The Allegations and Defenses:

Notwithstanding the execution of the Release Agreement, Pate alleged that the parties expressly agreed that the Term Sheet itself was enforceable because numerous obligations thereunder had to be performed prior to the execution of the Release Agreement. In that regard, Pate maintained, based on verbal communications with one of the individual defendants, that he understood the Release Agreement to be a supplemental, mechanical document that simply effectuated the transfer, including his right to the 10% economic interest, which had been memorialized in the Term Sheet.

Pate contended that when the parties circulated the Release Agreement for execution on November 4, 2013, he relied on the verbal promises that: a) Alcentra and United would transfer a 10% economic interest in Holdings to him; b) the Release Agreement would not affect his right under the Term Sheet to receive that interest; and c) a supplemental document effectuating the transfer would be executed within 30 days of execution of the Release Agreement. Based in part on the verbal representations, Pate maintained that he understood that the merger clause in the Release Agreement would not impact the participation provision.

Pate filed a summons and complaint on December 4, 2015. In the complaint, Pate alleged that he had performed all his obligations under the Release Agreement and the Term Sheet, but Alcentra and United had not fulfilled their obligations under the agreements – namely, they failed to assign a 10% economic interest in Holdings to him. Pate asserted claims of breach of contract against United and Alcentra, fraudulent inducement against all the defendants, and breach of warranty of authority against the individual defendants.

The defendants moved to dismiss, arguing, among other things, that Pate’s claims were barred by the merger clause contained in the Release Agreement. The Court agreed.

The Court’s Ruling:

In dismissing the breach of contract claims, the Court found that the Term Sheet was unenforceable for several reasons.

First, the Court found that the merger clause “expressly and unambiguously” provided that the Release Agreement superceded “any prior term sheet.” To hold that the Term Sheet was nevertheless binding, said the Court, “would render the [merger] clause meaningless.” Such an interpretation would leave one of the clauses in the Release Agreement “without meaning or effect,” a result, Justice Singh said, the courts should avoid.

Second, the Court found that the Term Sheet was not intended to be the final agreement; rather, it was an “agreement to agree.”  The Court noted that the Term Sheet “plainly” stated that the parties would “enter into a forbearance agreement (the “Definitive Agreement”)” as their final agreement.

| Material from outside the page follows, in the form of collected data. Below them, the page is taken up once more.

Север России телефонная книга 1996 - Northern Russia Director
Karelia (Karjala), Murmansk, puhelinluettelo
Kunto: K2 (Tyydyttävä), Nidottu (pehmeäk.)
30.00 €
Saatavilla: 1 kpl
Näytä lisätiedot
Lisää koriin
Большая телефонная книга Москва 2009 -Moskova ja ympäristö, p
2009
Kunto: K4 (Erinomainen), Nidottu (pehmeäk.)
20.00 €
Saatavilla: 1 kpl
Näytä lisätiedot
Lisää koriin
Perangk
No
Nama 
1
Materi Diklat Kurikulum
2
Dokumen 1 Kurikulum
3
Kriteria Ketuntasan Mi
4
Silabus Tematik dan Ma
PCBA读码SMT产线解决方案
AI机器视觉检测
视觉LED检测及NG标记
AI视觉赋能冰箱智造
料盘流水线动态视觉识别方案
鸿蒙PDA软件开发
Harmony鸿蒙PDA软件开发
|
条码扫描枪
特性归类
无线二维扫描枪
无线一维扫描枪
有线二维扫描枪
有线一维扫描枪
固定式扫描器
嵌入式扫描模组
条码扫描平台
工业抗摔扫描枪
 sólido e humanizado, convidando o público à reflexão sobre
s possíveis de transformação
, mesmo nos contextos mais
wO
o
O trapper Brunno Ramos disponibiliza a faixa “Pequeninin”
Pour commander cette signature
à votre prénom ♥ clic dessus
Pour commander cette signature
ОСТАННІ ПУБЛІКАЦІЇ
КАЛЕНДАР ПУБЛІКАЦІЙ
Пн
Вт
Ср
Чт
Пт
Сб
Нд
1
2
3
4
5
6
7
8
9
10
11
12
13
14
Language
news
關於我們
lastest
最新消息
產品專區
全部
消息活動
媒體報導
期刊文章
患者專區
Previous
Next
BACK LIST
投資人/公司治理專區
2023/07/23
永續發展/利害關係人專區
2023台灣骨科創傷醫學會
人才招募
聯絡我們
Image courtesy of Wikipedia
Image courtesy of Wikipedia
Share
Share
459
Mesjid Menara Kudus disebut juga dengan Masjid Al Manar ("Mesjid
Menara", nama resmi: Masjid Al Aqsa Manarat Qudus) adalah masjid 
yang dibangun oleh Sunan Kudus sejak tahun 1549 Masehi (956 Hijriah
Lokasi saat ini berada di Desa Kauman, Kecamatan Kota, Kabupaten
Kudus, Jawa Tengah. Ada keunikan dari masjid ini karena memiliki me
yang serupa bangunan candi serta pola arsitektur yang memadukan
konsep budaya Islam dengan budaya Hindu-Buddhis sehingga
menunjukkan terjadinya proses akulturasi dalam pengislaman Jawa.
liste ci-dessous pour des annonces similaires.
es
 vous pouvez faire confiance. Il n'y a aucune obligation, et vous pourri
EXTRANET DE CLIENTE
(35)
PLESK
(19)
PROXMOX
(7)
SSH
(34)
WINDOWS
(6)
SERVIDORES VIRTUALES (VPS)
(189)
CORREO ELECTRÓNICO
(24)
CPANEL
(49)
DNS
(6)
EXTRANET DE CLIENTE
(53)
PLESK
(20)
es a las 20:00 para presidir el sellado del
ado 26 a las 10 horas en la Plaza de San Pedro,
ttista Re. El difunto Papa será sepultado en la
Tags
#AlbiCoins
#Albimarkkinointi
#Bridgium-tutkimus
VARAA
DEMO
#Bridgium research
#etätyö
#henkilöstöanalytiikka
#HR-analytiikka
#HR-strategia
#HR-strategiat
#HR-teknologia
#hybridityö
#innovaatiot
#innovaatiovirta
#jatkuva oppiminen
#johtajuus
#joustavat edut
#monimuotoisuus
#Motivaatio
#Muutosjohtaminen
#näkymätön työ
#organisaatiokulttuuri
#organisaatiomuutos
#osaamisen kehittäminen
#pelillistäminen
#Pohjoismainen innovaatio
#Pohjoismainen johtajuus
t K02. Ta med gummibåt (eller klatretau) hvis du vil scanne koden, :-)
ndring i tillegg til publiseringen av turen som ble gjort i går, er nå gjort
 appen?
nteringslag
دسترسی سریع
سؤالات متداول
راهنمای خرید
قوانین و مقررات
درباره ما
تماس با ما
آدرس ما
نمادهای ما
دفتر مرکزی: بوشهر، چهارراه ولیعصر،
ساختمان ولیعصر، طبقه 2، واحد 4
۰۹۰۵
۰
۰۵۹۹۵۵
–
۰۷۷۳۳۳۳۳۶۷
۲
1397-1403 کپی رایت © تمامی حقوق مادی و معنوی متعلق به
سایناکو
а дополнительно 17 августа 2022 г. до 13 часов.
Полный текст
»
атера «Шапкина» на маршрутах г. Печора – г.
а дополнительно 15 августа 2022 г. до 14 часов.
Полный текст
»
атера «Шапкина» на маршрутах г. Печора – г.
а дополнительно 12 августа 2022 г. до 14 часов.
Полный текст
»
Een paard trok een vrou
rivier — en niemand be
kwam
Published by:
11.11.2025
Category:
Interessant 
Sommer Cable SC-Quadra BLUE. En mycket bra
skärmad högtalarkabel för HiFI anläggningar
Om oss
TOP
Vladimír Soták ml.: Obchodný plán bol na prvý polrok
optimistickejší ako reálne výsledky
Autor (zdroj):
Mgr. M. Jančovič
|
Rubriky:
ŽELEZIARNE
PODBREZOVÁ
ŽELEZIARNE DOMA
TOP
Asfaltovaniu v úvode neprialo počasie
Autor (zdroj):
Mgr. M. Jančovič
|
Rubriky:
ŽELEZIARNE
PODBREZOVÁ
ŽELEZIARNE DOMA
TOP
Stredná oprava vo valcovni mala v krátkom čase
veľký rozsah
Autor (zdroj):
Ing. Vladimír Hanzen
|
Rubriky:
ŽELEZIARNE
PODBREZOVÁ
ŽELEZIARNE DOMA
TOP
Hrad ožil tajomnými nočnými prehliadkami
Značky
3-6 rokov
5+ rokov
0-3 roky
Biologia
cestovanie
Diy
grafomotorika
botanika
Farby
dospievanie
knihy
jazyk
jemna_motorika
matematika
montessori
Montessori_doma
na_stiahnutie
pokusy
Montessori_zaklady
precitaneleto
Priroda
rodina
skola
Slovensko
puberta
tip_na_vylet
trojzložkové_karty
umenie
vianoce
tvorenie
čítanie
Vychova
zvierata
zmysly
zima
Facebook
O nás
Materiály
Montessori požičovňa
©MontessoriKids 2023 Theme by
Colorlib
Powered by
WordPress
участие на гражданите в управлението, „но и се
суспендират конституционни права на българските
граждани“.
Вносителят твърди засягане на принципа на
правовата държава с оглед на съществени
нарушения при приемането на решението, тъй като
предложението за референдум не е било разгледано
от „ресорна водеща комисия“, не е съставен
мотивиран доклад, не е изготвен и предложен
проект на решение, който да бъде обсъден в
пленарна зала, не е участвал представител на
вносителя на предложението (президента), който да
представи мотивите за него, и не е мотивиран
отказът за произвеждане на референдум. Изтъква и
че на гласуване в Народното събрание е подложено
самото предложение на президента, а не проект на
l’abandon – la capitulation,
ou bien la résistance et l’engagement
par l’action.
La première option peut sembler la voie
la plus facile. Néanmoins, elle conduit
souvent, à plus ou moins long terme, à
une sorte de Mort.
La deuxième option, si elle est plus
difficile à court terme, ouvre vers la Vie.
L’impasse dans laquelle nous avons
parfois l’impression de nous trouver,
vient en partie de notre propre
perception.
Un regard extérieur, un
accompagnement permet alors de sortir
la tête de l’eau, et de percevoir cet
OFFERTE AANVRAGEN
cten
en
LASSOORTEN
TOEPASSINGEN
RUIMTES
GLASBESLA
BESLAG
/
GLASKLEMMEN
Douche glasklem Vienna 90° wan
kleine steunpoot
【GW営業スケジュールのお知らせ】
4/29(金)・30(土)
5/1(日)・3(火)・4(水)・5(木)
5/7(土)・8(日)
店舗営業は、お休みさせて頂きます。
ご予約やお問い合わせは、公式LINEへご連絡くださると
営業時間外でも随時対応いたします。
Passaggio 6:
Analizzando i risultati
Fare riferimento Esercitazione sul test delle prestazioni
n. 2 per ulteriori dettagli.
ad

Thus, by its very terms, the Term Sheet and the Release Agreement could not be separate, enforceable agreements.

Third, because the merger clause memorialized the parties’ agreement “in a clear complete document,” the Court refused to vary that writing through parol evidence: “plaintiff cannot rely on any telephone conversations or e-mails with the defendants, for the merger clause states unambiguously that the release agreement set forth ‘the entire understanding of the parties with respect to the subject matter hereof and supercedes all prior agreements (written or oral).’”

Finally, the Court found that the Term Sheet was unenforceable “because documentary evidence utterly refute[d] plaintiff’s contention that he made both of the payments required by the Term Sheet.”

For these reasons, the Court dismissed the breach of contract claims against Alcentra and United.

The Court also dismissed the fraud in the inducement claims because of the merger clause, stating: “the allegation that plaintiff justifiably relied on pre-contractual representations … is refuted by the merger clause of the release agreement.”


Pate is important because it reinforces the rule that a contract containing a specific merger clause that disclaims prior or extra-contractual agreements or representations will bar the parties from relying upon such agreements or representations to assert claims of breach of contract or fraudulent inducement.